[Opening Records for this task section]
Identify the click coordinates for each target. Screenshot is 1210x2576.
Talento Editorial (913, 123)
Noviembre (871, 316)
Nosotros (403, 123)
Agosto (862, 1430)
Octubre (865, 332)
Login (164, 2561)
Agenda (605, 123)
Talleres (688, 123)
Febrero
[Closing Records for this task section]
» What to work on: Would you reproduce all the entries exactly?

» Answer for this exercise:
Identify the click coordinates for each target. Screenshot is 1210x2576.
Talento Editorial (913, 123)
Noviembre (871, 316)
Nosotros (403, 123)
Agosto (862, 1430)
Octubre (865, 332)
Login (164, 2561)
Agenda (605, 123)
Talleres (688, 123)
Febrero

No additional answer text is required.